Return each line exactly, beginning with the one that has "Гравировка ФИО" and finishing with the final line of the material. Drop any pictures.

________________________

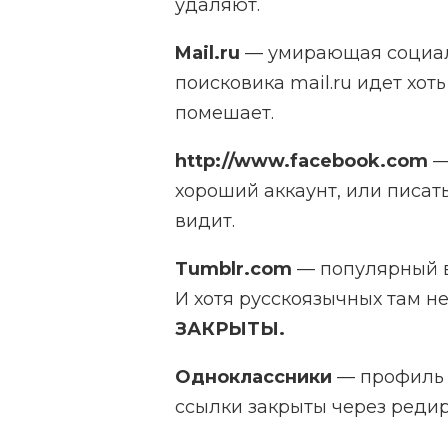
удаляют.
Mail.ru
— умирающая социальн
поисковика mail.ru идет хот
помешает.
http://www.facebook.com
—
хороший аккаунт, или писат
видит.
Tumblr.com
— популярный в
И хотя русскоязычных там не
ЗАКРЫТЫ.
Одноклассники
— профиль 
ссылки закрыты через редир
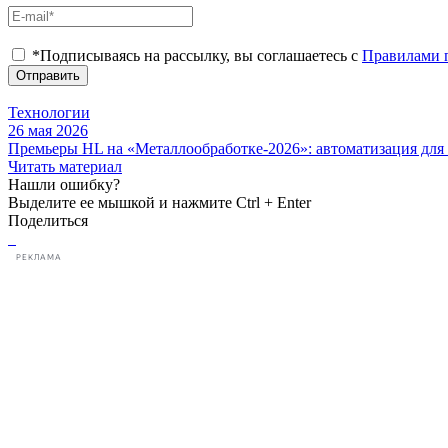
*Подписываясь на рассылку, вы соглашаетесь с
Правилами 
Отправить
Технологии
26 мая 2026
Премьеры HL на «Металлообработке-2026»: автоматизация для
Читать материал
Нашли ошибку?
Выделите ее мышкой и нажмите Ctrl + Enter
Поделиться
РЕКЛАМА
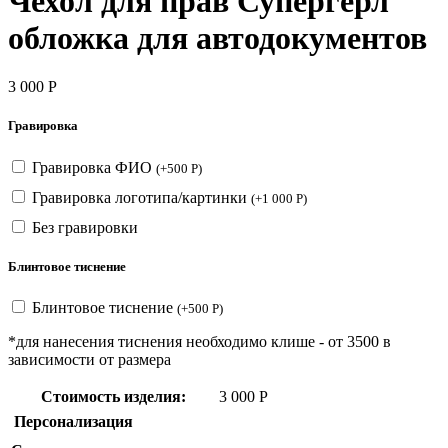
Чехол для прав Супергерл
обложка для автодокументов
3 000
Р
Гравировка
Гравировка ФИО
(
+
500
Р
)
Гравировка логотипа/картинки
(
+
1 000
Р
)
Без гравировки
Блинтовое тиснение
Блинтовое тиснение
(
+
500
Р
)
*для нанесения тиснения необходимо клише - от 3500 в
зависимости от размера
Стоимость изделия:
3 000
Р
Персонализация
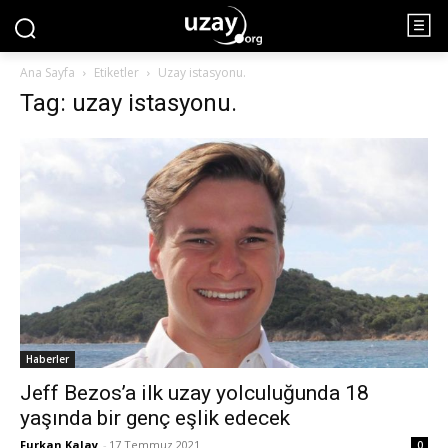
Ana Sayfa
Etiketler
Uzay istasyonu.
Tag: uzay istasyonu.
Haberler
Jeff Bezos’a ilk uzay yolculuğunda 18
yaşında bir genç eşlik edecek
Furkan Kalay
-
17 Temmuz 2021
0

________________________

* [Response area]:
Гравировка ФИО
(
+
500
Р
)
Гравировка логотипа/картинки
(
+
1 000
Р
)
Без гравировки
Блинтовое тиснение
Блинтовое тиснение
(
+
500
Р
)
*для нанесения тиснения необходимо клише - от 3500 в
зависимости от размера
Стоимость изделия:
3 000
Р
Персонализация
Ana Sayfa
Etiketler
Uzay istasyonu.
Tag: uzay istasyonu.
Haberler
Jeff Bezos’a ilk uzay yolculuğunda 18
yaşında bir genç eşlik edecek
Furkan Kalay
-
17 Temmuz 2021
0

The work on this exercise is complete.